Even if you are not entitled to holiday leave when you have a seasonal job, you are entitled to holiday pay. An employer may sometimes try to incorporate holiday pay in the salary, but by law, holiday pay must be paid in addition to your salary.

No later than one month after you have stopped working, you should receive your holiday pay.

Pensions in Sweden

Contact your employer in Sweden for information about pensions relating to your employment position. You can also contact the Swedish Pensions Agency for information about how you earn your pension when you have a seasonal job in Sweden.

Certificate of employment

Make sure that your employer gives you a certificate of employment (arbetsintyg) that you can show next time you apply for a job.

Undeclared work (svartjobb) in Sweden

If your work is undeclared, you are not an employee, and you are not formally working at the workplace. If anything happens while you are at work, you are not covered by any insurance.

You should always demand a salary slip that shows both your gross salary, i.e. the salary before tax, and your net salary that you receive after you have paid tax. Your salary slip is proof that tax has been deducted from your salary.

Seasonal work in Sweden

You can find seasonal jobs in Sweden through the Swedish Public Employment Office (Arbetsförmedlingen). You can also enter “seasonal work in Sweden” into a search engine.

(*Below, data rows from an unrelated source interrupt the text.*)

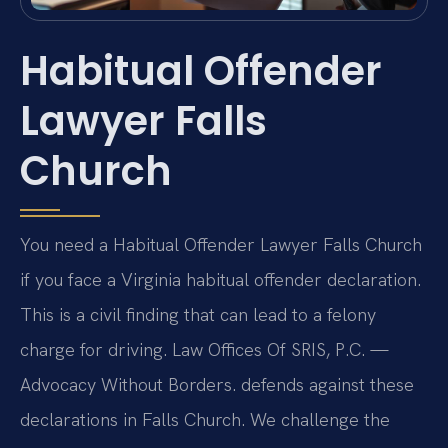
Habitual Offender
Lawyer Falls
Church
You need a Habitual Offender Lawyer Falls Church
if you face a Virginia habitual offender declaration.
This is a civil finding that can lead to a felony
charge for driving. Law Offices Of SRIS, P.C. —
Advocacy Without Borders. defends against these
declarations in Falls Church. We challenge the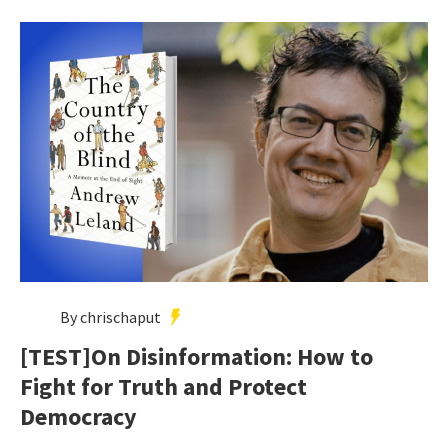
By chrischaput
[TEST]On Disinformation: How to
Fight for Truth and Protect
Democracy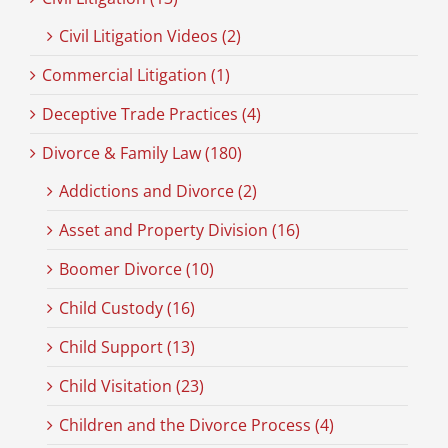
Civil Litigation Videos (2)
Commercial Litigation (1)
Deceptive Trade Practices (4)
Divorce & Family Law (180)
Addictions and Divorce (2)
Asset and Property Division (16)
Boomer Divorce (10)
Child Custody (16)
Child Support (13)
Child Visitation (23)
Children and the Divorce Process (4)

If you are a Nordic or EU citizen aged between 18 and 30 may apply for a summer job through Nordjobb, which arranges both work and accommodation for young people in the Nordic countries.

Private insurance when you work in Sweden

Contact your private insurance company in your home country to check whether you have insurances that are relevant for you when you are working for a limited period in Sweden.

Medical care in Sweden

If you become sick during your stay in Sweden, you are always entitled to necessary health care. This is medical help that cannot wait until you return home. Nordic citizens also have the same rights to emergency dental care as Swedish citizens.

In order to receive treatment, Nordic citizens must show their passport, ID card, or some other proof of identity. Contact the regional health authority in Sweden where you are staying for help and information. You can also find information in the 1177 Healthcare Guide (Vårdguiden).